• **Task goal**: Your output is the line containing "переговорами, — NYT" plus every line after it in the listing, reproduced exactly.

• **Records supplied**:
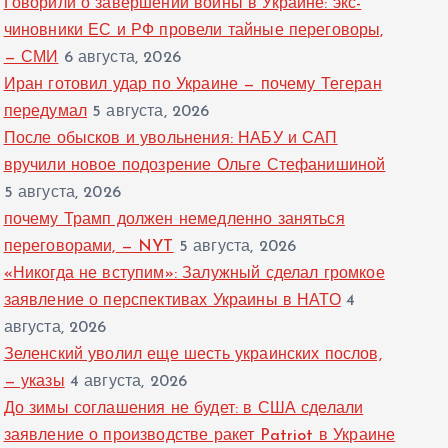
Говорили о завершении войны в Украине: экс-
чиновники ЕС и РФ провели тайные переговоры,
— СМИ
6 августа, 2026
Иран готовил удар по Украине — почему Тегеран
передумал
5 августа, 2026
После обысков и увольнения: НАБУ и САП
вручили новое подозрение Ольге Стефанишиной
5 августа, 2026
почему Трамп должен немедленно заняться
переговорами, — NYT
5 августа, 2026
«Никогда не вступим»: Залужный сделал громкое
заявление о перспективах Украины в НАТО
4
августа, 2026
Зеленский уволил еще шесть украинских послов,
— указы
4 августа, 2026
До зимы соглашения не будет: в США сделали
заявление о производстве ракет Patriot в Украине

• **Response for this exercise**:
переговорами, — NYT
5 августа, 2026
«Никогда не вступим»: Залужный сделал громкое
заявление о перспективах Украины в НАТО
4
августа, 2026
Зеленский уволил еще шесть украинских послов,
— указы
4 августа, 2026
До зимы соглашения не будет: в США сделали
заявление о производстве ракет Patriot в Украине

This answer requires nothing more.